**Exercise directions:** Take the line that contains "Step-by-Step Recipes" and each one after it through the last line below, and retype them exactly. Leave out the pictures.

Extracted page text data
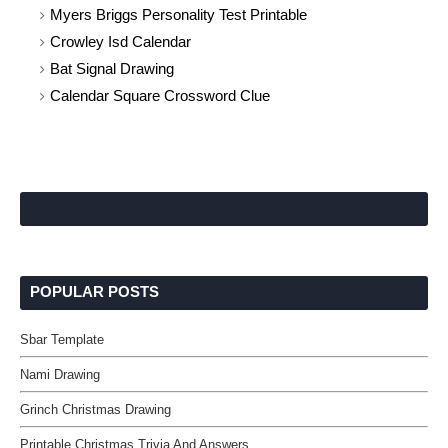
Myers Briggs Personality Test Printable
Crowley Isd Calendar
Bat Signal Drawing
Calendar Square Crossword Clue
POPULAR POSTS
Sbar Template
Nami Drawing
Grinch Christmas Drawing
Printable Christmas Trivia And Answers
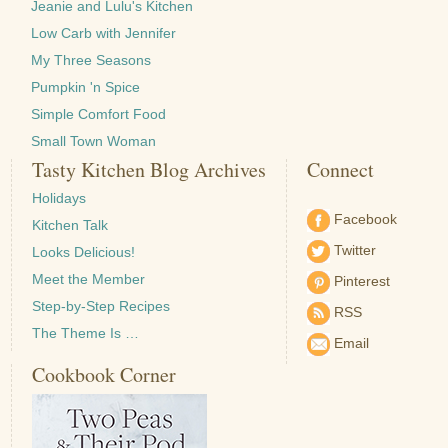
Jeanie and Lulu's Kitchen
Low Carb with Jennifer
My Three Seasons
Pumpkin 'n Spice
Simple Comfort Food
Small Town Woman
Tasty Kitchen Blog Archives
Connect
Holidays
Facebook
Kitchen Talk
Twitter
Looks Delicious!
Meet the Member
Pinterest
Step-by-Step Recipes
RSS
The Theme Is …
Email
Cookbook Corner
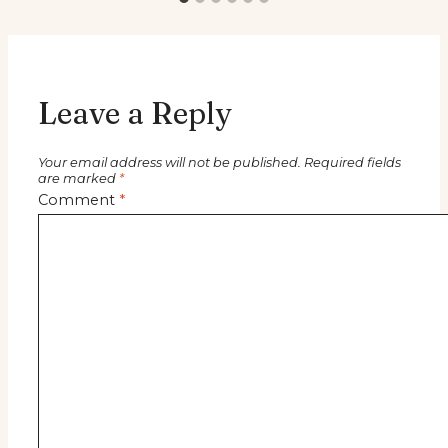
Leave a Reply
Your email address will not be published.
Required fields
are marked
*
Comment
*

**Task answer:**
Step-by-Step Recipes
RSS
The Theme Is …
Email
Cookbook Corner
Leave a Reply
Your email address will not be published.
Required fields
are marked
*
Comment
*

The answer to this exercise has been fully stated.